I also determined what the most interesting talks are going to be for me and here are some of the highlights:
One to Many: The Story of Sharding at Box (Wed 1:00 – 1:50pm)
Sounds very interesting to see how different their story is from the one at Spil Games.

The Etsy Shard Architecture: Starts with S and Ends With Hard (Wed 2:00 – 2:50)
Same as above but then with the difference that, from the description, it seems they are implementing almost the same solution as we are. 😀

Scripting MySQL with Lua and libdrizzle inside Nginx (Wed 3:30 – 16:20)
Very interesting thought of combining Nginx with Lua and a database connection through Libdrizzle. It seems you can easily implement lightweight services this way.

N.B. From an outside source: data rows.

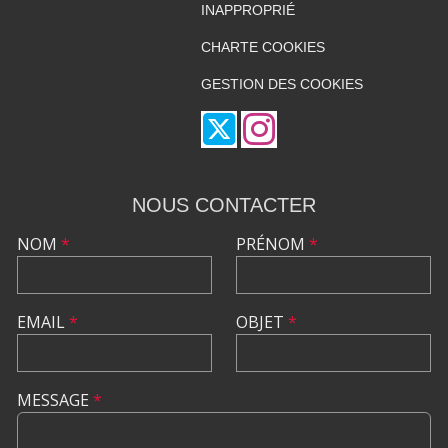
INAPPROPRIÉ
CHARTE COOKIES
GESTION DES COOKIES
NOUS CONTACTER
NOM
*
PRÉNOM
*
EMAIL
*
OBJET
*
MESSAGE
*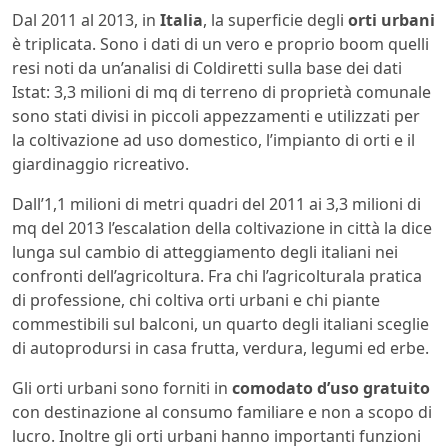
Dal 2011 al 2013, in
Italia
, la superficie degli
orti urbani
è triplicata. Sono i dati di un vero e proprio boom quelli
resi noti da un’analisi di Coldiretti sulla base dei dati
Istat: 3,3 milioni di mq di terreno di proprietà comunale
sono stati divisi in piccoli appezzamenti e utilizzati per
la coltivazione ad uso domestico, l’impianto di orti e il
giardinaggio ricreativo.
Dall’1,1 milioni di metri quadri del 2011 ai 3,3 milioni di
mq del 2013 l’escalation della coltivazione in città la dice
lunga sul cambio di atteggiamento degli italiani nei
confronti dell’agricoltura. Fra chi l’agricolturala pratica
di professione, chi coltiva orti urbani e chi piante
commestibili sul balconi, un quarto degli italiani sceglie
di autoprodursi in casa frutta, verdura, legumi ed erbe.
Gli orti urbani sono forniti in
comodato d’uso gratuito
con destinazione al consumo familiare e non a scopo di
lucro. Inoltre gli orti urbani hanno importanti funzioni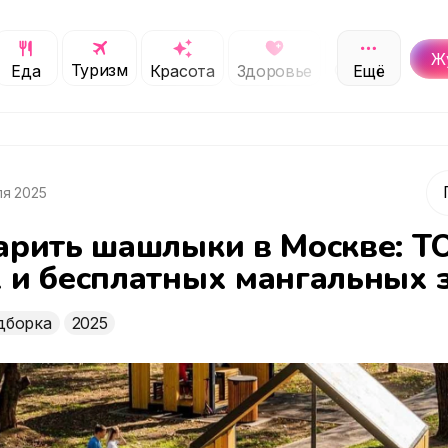
Ж
Туризм
Обучение
Еда
Красота
Здоровье
Ещё
С
ля 2025
арить шашлыки в Москве: Т
 и бесплатных мангальных 
дборка
2025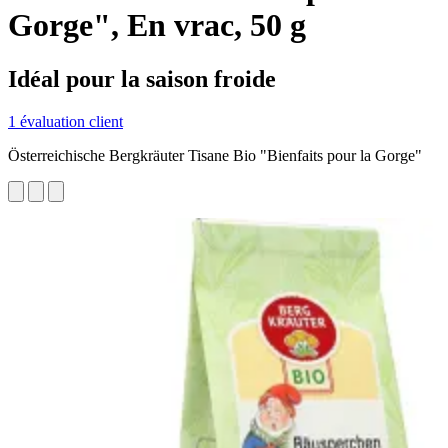
Gorge", En vrac, 50 g
Idéal pour la saison froide
1 évaluation client
Österreichische Bergkräuter Tisane Bio "Bienfaits pour la Gorge"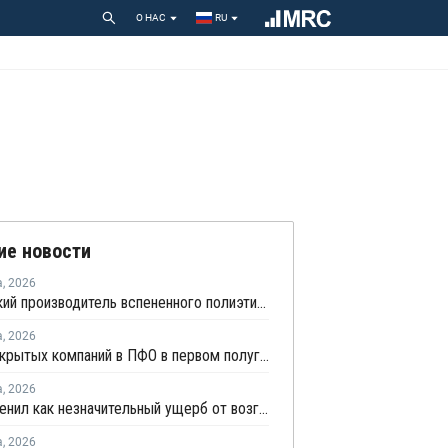
О НАС
RU
ие новости
а
,
2026
Удмуртский производитель вспененного полиэтилена нарастит выпуск на 15%
а
,
2026
Число закрытых компаний в ПФО в первом полугодии 2026 года вдвое превысило число новых
а
,
2026
НКНХ оценил как незначительный ущерб от возгорания на линии полистирола
а
,
2026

So definitely a reccomended session!

Percona XtraDB Cluster: New HA solution (Thu 11:00 – 11:50)
Percona XtraDB Cluster came to me as a complete surprise earlier this year. I’ve been playing around with it a little bit and now that it has gone GA last week I’m even more anxious to attend this session. I think it could be a good candidate to become one of the building blocks for Spil Games in the future.

Common Schema: a framework for MySQL server administration (Thu 2:00 – 2:50)
I haven’t done much with Common Schema so far and it is already available on our platform so I think it would be a good idea to attend this session and get more practical insights.

So I’m off to SF in about 19 hours. If you are also attending the conference: see you there!